▸ Data:
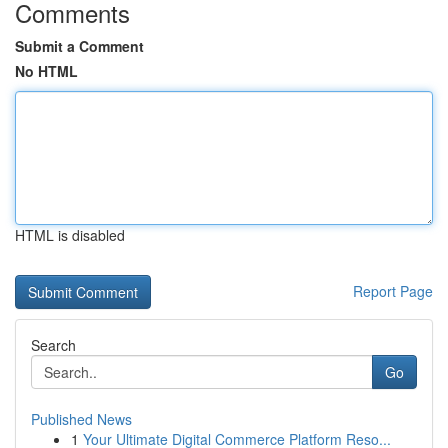
Comments
Submit a Comment
No HTML
HTML is disabled
Report Page
Search
Go
Published News
1
Your Ultimate Digital Commerce Platform Reso...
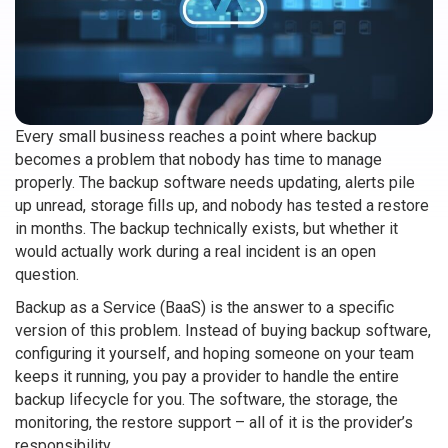
Every small business reaches a point where backup
becomes a problem that nobody has time to manage
properly. The backup software needs updating, alerts pile
up unread, storage fills up, and nobody has tested a restore
in months. The backup technically exists, but whether it
would actually work during a real incident is an open
question.
Backup as a Service (BaaS) is the answer to a specific
version of this problem. Instead of buying backup software,
configuring it yourself, and hoping someone on your team
keeps it running, you pay a provider to handle the entire
backup lifecycle for you. The software, the storage, the
monitoring, the restore support – all of it is the provider’s
responsibility.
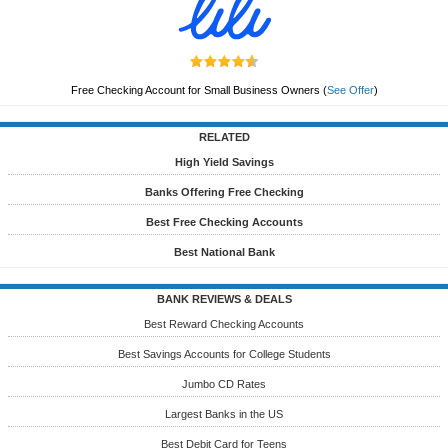
Free Checking Account for Small Business Owners
(
See Offer
)
RELATED
High Yield Savings
Banks Offering Free Checking
Best Free Checking Accounts
Best National Bank
BANK REVIEWS & DEALS
Best Reward Checking Accounts
Best Savings Accounts for College Students
Jumbo CD Rates
Largest Banks in the US
Best Debit Card for Teens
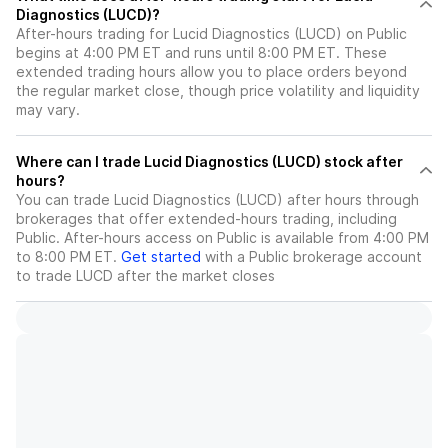
Diagnostics (LUCD)?
After-hours trading for Lucid Diagnostics (LUCD) on Public
begins at 4:00 PM ET and runs until 8:00 PM ET. These
extended trading hours allow you to place orders beyond
the regular market close, though price volatility and liquidity
may vary.
Where can I trade Lucid Diagnostics (LUCD) stock after
hours?
You can trade
Lucid Diagnostics (LUCD)
after hours through
brokerages that offer extended-hours trading, including
Public. After-hours access on Public is available from 4:00 PM
to 8:00 PM ET.
Get started
with a Public brokerage account
to trade
LUCD
after the market closes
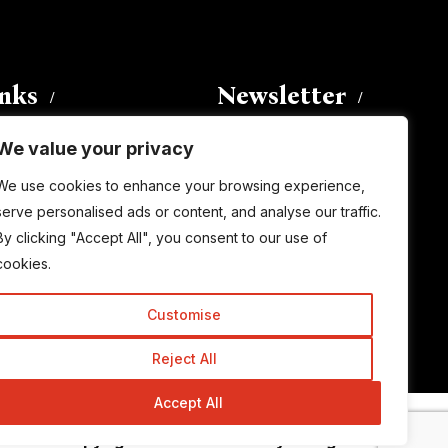
inks
Newsletter
We value your privacy
Enter your email address to
We use cookies to enhance your browsing experience,
subscribe to this blog and receive
serve personalised ads or content, and analyse our traffic.
notifications of new posts by email.
By clicking "Accept All", you consent to our use of
Email
Address
cookies.
Customise
Subscribe
Reject All
Accept All
© Copyright 2015-2026 TrickyEnough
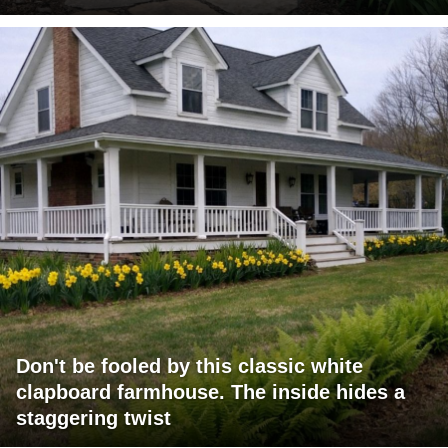
Don't be fooled by this classic white
clapboard farmhouse. The inside hides a
staggering twist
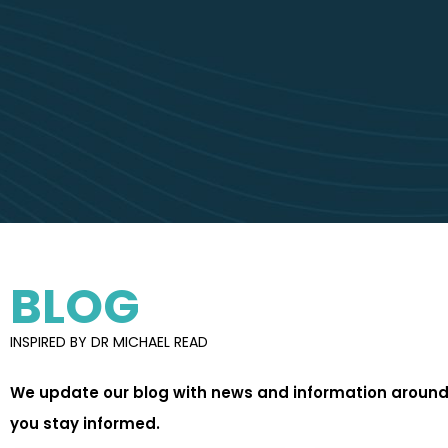
BLOG
INSPIRED BY DR MICHAEL READ
We update our blog with news and information around 
you stay informed.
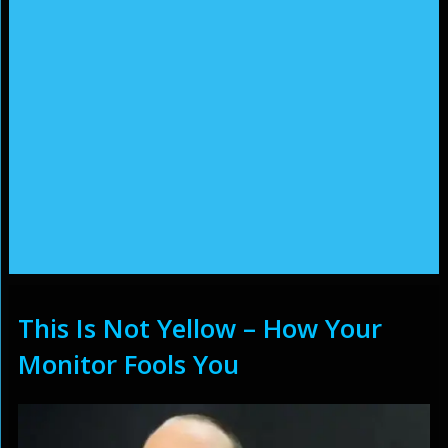
This Is Not Yellow – How Your
Monitor Fools You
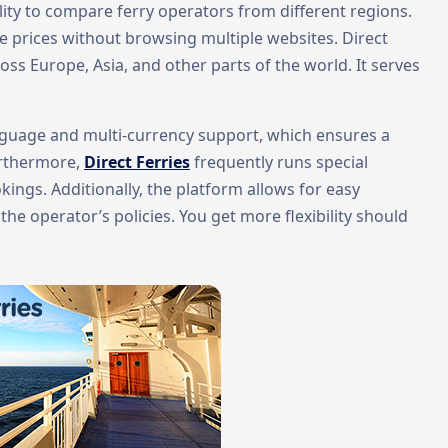
ility to compare ferry operators from different regions.
le prices without browsing multiple websites. Direct
ss Europe, Asia, and other parts of the world. It serves
nguage and multi-currency support, which ensures a
urthermore,
Direct Ferries
frequently runs special
ngs. Additionally, the platform allows for easy
he operator’s policies. You get more flexibility should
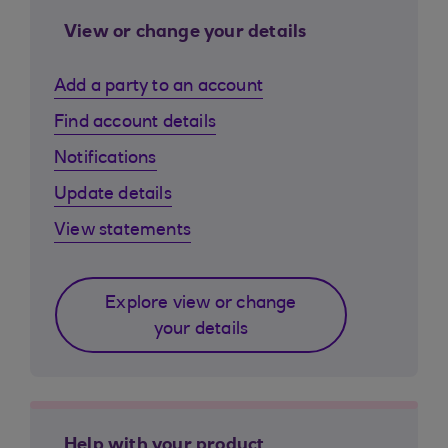
View or change your details
Add a party to an account
Find account details
Notifications
Update details
View statements
Explore view or change
your details
Help with your product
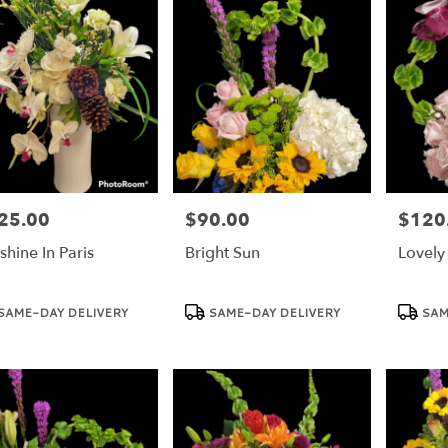
25.00
$90.00
$120
e:
Price:
Price:
shine In Paris
Bright Sun
Lovely 
duct
Product
Product
SAME-DAY DELIVERY
SAME-DAY DELIVERY
SAM
:
Tags:
Tags:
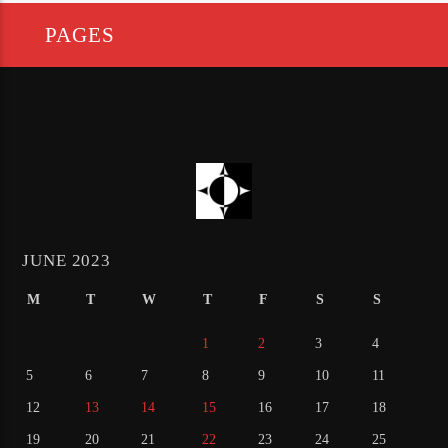
PAGES
JUNE 2023
M
T
W
T
F
S
S
1
2
3
4
5
6
7
8
9
10
11
12
13
14
15
16
17
18
19
20
21
22
23
24
25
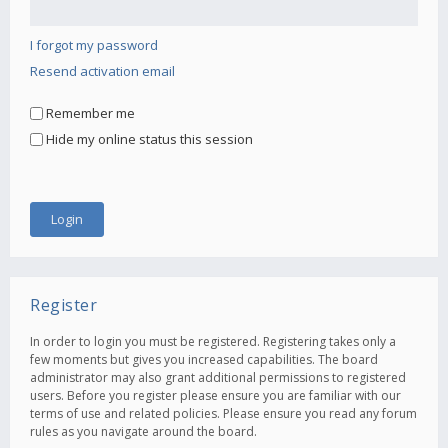
I forgot my password
Resend activation email
Remember me
Hide my online status this session
Register
In order to login you must be registered. Registering takes only a
few moments but gives you increased capabilities. The board
administrator may also grant additional permissions to registered
users. Before you register please ensure you are familiar with our
terms of use and related policies. Please ensure you read any forum
rules as you navigate around the board.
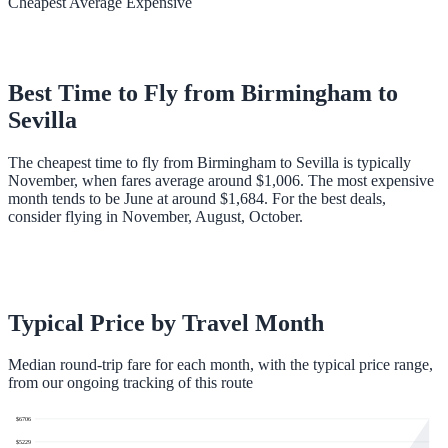
Cheapest
Average
Expensive
Best Time to Fly from
Birmingham
to
Sevilla
The cheapest time to fly from Birmingham to Sevilla is typically
November, when fares average around $1,006. The most expensive
month tends to be June at around $1,684. For the best deals,
consider flying in November, August, October.
Typical Price by Travel Month
Median round-trip fare for each month, with the typical price range,
from our ongoing tracking of this route
$
6706
$
5229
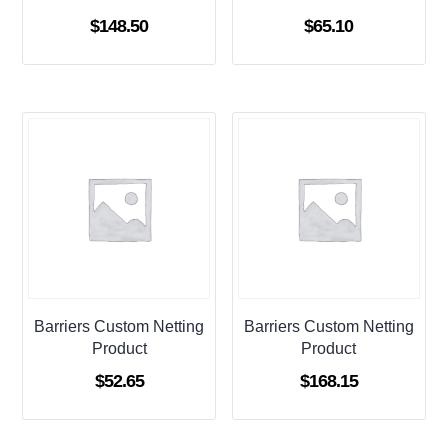
$
148.50
$
65.10
Barriers Custom Netting
Barriers Custom Netting
Product
Product
$
52.65
$
168.15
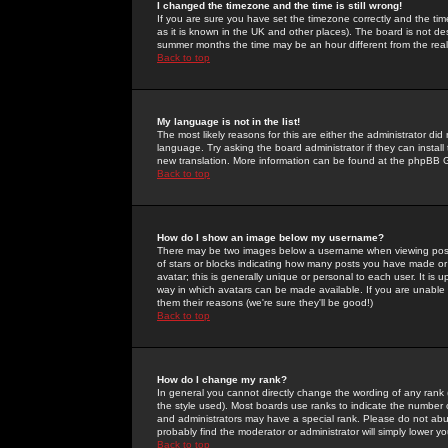
I changed the timezone and the time is still wrong!
If you are sure you have set the timezone correctly and the time 
as it is known in the UK and other places). The board is not 
summer months the time may be an hour different from the real 
Back to top
My language is not in the list!
The most likely reasons for this are either the administrator di
language. Try asking the board administrator if they can install
new translation. More information can be found at the phpBB G
Back to top
How do I show an image below my username?
There may be two images below a username when viewing posts. 
of stars or blocks indicating how many posts you have made or
avatar; this is generally unique or personal to each user. It is
way in which avatars can be made available. If you are unable 
them their reasons (we're sure they'll be good!)
Back to top
How do I change my rank?
In general you cannot directly change the wording of any rank
the style used). Most boards use ranks to indicate the number
and administrators may have a special rank. Please do not abuse
probably find the moderator or administrator will simply lower y
Back to top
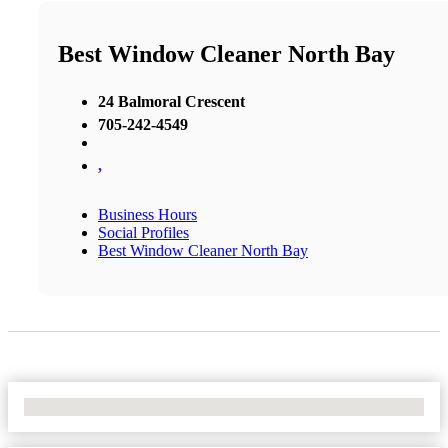
Best Window Cleaner North Bay
24 Balmoral Crescent
705-242-4549
,
Business Hours
Social Profiles
Best Window Cleaner North Bay
No Locations Found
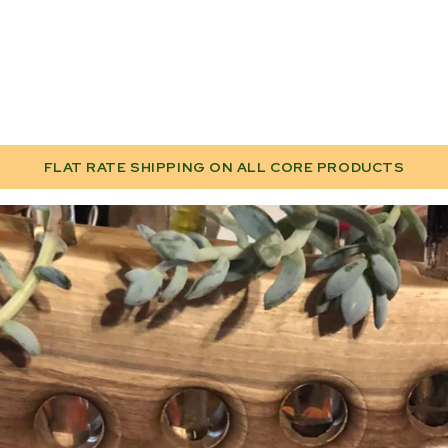
FLAT RATE SHIPPING ON ALL CORE PRODUCTS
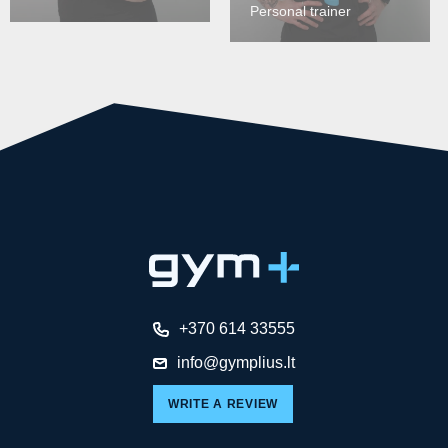
Personal trainer
+370 614 33555
info@gymplius.lt
WRITE A REVIEW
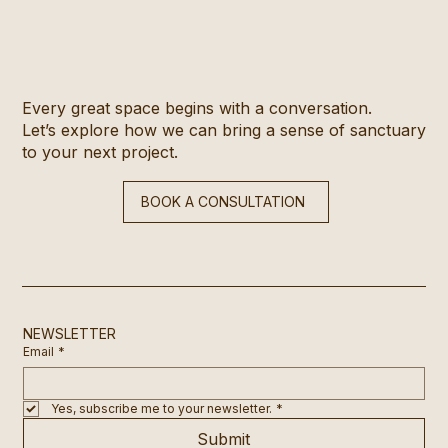
Every great space begins with a conversation.
Let’s explore how we can bring a sense of sanctuary
to your next project.
BOOK A CONSULTATION
NEWSLETTER
Email
*
Yes, subscribe me to your newsletter.
*
Submit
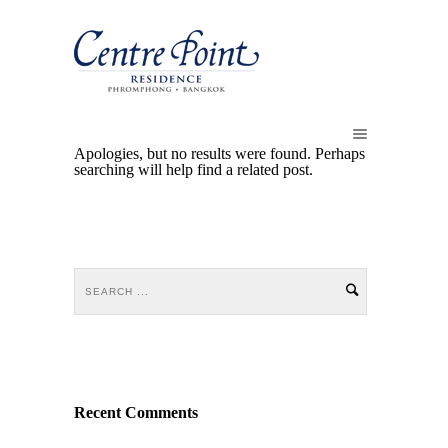
Apologies, but no results were found. Perhaps
searching will help find a related post.
Recent Comments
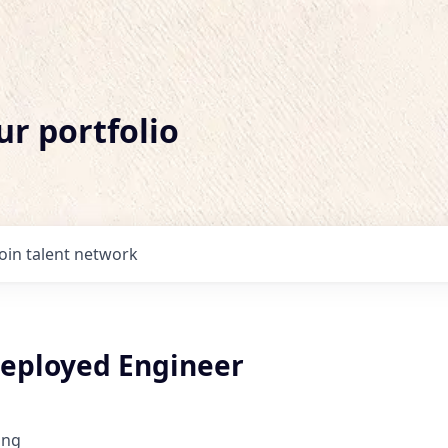
ur portfolio
Join talent network
eployed Engineer
ing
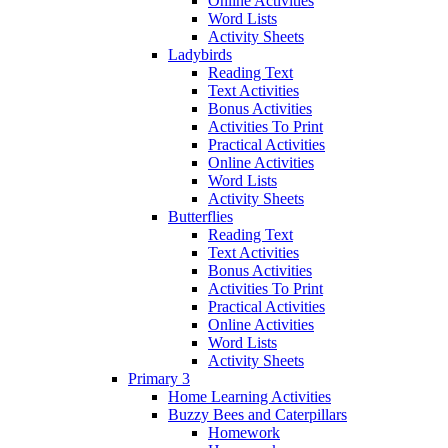
Online Activities
Word Lists
Activity Sheets
Ladybirds
Reading Text
Text Activities
Bonus Activities
Activities To Print
Practical Activities
Online Activities
Word Lists
Activity Sheets
Butterflies
Reading Text
Text Activities
Bonus Activities
Activities To Print
Practical Activities
Online Activities
Word Lists
Activity Sheets
Primary 3
Home Learning Activities
Buzzy Bees and Caterpillars
Homework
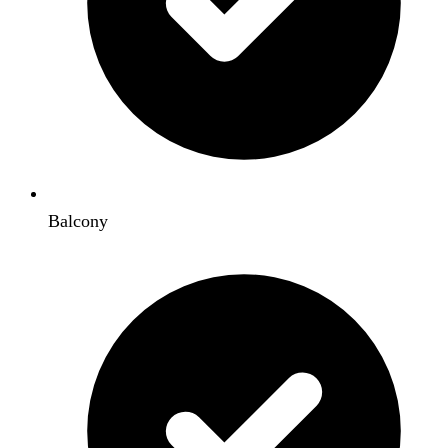
Balcony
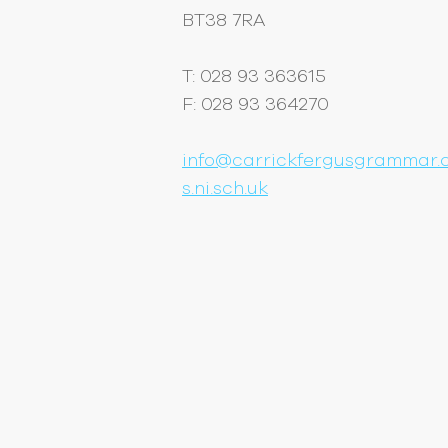
BT38 7RA
T: 028 93 363615
F: 028 93 364270
info@carrickfergusgrammar.c
s.ni.sch.uk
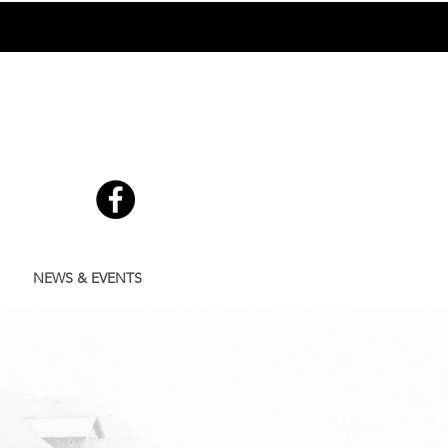
GE
705-738-9482
NEWS & EVENTS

▸ Activity:
Set down the material once more, exactly, with the pictures omitted.

▸ Reply to the task:
Comments
Submit a Comment
No HTML
HTML is disabled
Report Page
Search
Go
Published News
1
Your Ultimate Digital Commerce Platform Reso...
Every small business reaches a point where backup
becomes a problem that nobody has time to manage
properly. The backup software needs updating, alerts pile
up unread, storage fills up, and nobody has tested a restore
in months. The backup technically exists, but whether it
would actually work during a real incident is an open
question.
Backup as a Service (BaaS) is the answer to a specific
version of this problem. Instead of buying backup software,
configuring it yourself, and hoping someone on your team
keeps it running, you pay a provider to handle the entire
backup lifecycle for you. The software, the storage, the
monitoring, the restore support – all of it is the provider’s
responsibility.
Free Checking Account for Small Business Owners
(
See Offer
)
RELATED
High Yield Savings
Banks Offering Free Checking
Best Free Checking Accounts
Best National Bank
BANK REVIEWS & DEALS
Best Reward Checking Accounts
Best Savings Accounts for College Students
Jumbo CD Rates
Largest Banks in the US
Best Debit Card for Teens
Diagnostics (LUCD)?
After-hours trading for Lucid Diagnostics (LUCD) on Public
begins at 4:00 PM ET and runs until 8:00 PM ET. These
extended trading hours allow you to place orders beyond
the regular market close, though price volatility and liquidity
may vary.
Where can I trade Lucid Diagnostics (LUCD) stock after
hours?
You can trade
Lucid Diagnostics (LUCD)
after hours through
brokerages that offer extended-hours trading, including
Public. After-hours access on Public is available from 4:00 PM
to 8:00 PM ET.
Get started
with a Public brokerage account
to trade
LUCD
after the market closes
inks
Newsletter
We value your privacy
Enter your email address to
We use cookies to enhance your browsing experience,
subscribe to this blog and receive
serve personalised ads or content, and analyse our traffic.
notifications of new posts by email.
By clicking "Accept All", you consent to our use of
Email
Address
cookies.
Customise
Subscribe
Reject All
Accept All
© Copyright 2015-2026 TrickyEnough
Don't be fooled by this classic white
clapboard farmhouse. The inside hides a
staggering twist
BLOG
INSPIRED BY DR MICHAEL READ
We update our blog with news and information around 
you stay informed.
This Is Not Yellow – How Your
Monitor Fools You
ility to compare ferry operators from different regions.
le prices without browsing multiple websites. Direct
ss Europe, Asia, and other parts of the world. It serves
nguage and multi-currency support, which ensures a
urthermore,
Direct Ferries
frequently runs special
ngs. Additionally, the platform allows for easy
he operator’s policies. You get more flexibility should
View or change your details
Add a party to an account
Find account details
Notifications
Update details
View statements
Explore view or change
your details
Help with your product
25.00
$90.00
$120
e:
Price:
Price:
shine In Paris
Bright Sun
Lovely 
duct
Product
Product
SAME-DAY DELIVERY
SAME-DAY DELIVERY
SAM
:
Tags:
Tags:
PAGES
JUNE 2023
M
T
W
T
F
S
S
1
2
3
4
5
6
7
8
9
10
11
12
13
14
15
16
17
18
19
20
21
22
23
24
25
I forgot my password
Resend activation email
Remember me
Hide my online status this session
Register
In order to login you must be registered. Registering takes only a
few moments but gives you increased capabilities. The board
administrator may also grant additional permissions to registered
users. Before you register please ensure you are familiar with our
terms of use and related policies. Please ensure you read any forum
rules as you navigate around the board.
Cheapest
Average
Expensive
Best Time to Fly from
Birmingham
to
Sevilla
The cheapest time to fly from Birmingham to Sevilla is typically
November, when fares average around $1,006. The most expensive
month tends to be June at around $1,684. For the best deals,
consider flying in November, August, October.
Typical Price by Travel Month
Median round-trip fare for each month, with the typical price range,
from our ongoing tracking of this route
$
6706
$
5229
$
148.50
$
65.10
Barriers Custom Netting
Barriers Custom Netting
Product
Product
$
52.65
$
168.15
I changed the timezone and the time is still wrong!
If you are sure you have set the timezone correctly and the time 
as it is known in the UK and other places). The board is not 
summer months the time may be an hour different from the real 
Back to top
My language is not in the list!
The most likely reasons for this are either the administrator di
language. Try asking the board administrator if they can install
new translation. More information can be found at the phpBB G
Back to top
How do I show an image below my username?
There may be two images below a username when viewing posts. 
of stars or blocks indicating how many posts you have made or
avatar; this is generally unique or personal to each user. It is
way in which avatars can be made available. If you are unable 
them their reasons (we're sure they'll be good!)
Back to top
How do I change my rank?
In general you cannot directly change the wording of any rank
the style used). Most boards use ranks to indicate the number
and administrators may have a special rank. Please do not abuse
probably find the moderator or administrator will simply lower y
Back to top
Best Window Cleaner North Bay
24 Balmoral Crescent
705-242-4549
,
Business Hours
Social Profiles
Best Window Cleaner North Bay
No Locations Found
FLAT RATE SHIPPING ON ALL CORE PRODUCTS
Personal trainer
+370 614 33555
info@gymplius.lt
WRITE A REVIEW
Every great space begins with a conversation.
Let’s explore how we can bring a sense of sanctuary
to your next project.
BOOK A CONSULTATION
NEWSLETTER
Email
*
Yes, subscribe me to your newsletter.
*
Submit
Apologies, but no results were found. Perhaps
searching will help find a related post.
Recent Comments
ur portfolio
Join talent network
eployed Engineer
ing
Online Activities
Word Lists
Activity Sheets
Ladybirds
Reading Text
Text Activities
Bonus Activities
Activities To Print
Practical Activities
Online Activities
Word Lists
Activity Sheets
Butterflies
Reading Text
Text Activities
Bonus Activities
Activities To Print
Practical Activities
Online Activities
Word Lists
Activity Sheets
Primary 3
Home Learning Activities
Buzzy Bees and Caterpillars
Homework
Balcony
BT38 7RA
T: 028 93 363615
F: 028 93 364270
info@carrickfergusgrammar.c
s.ni.sch.uk
GE
705-738-9482
NEWS & EVENTS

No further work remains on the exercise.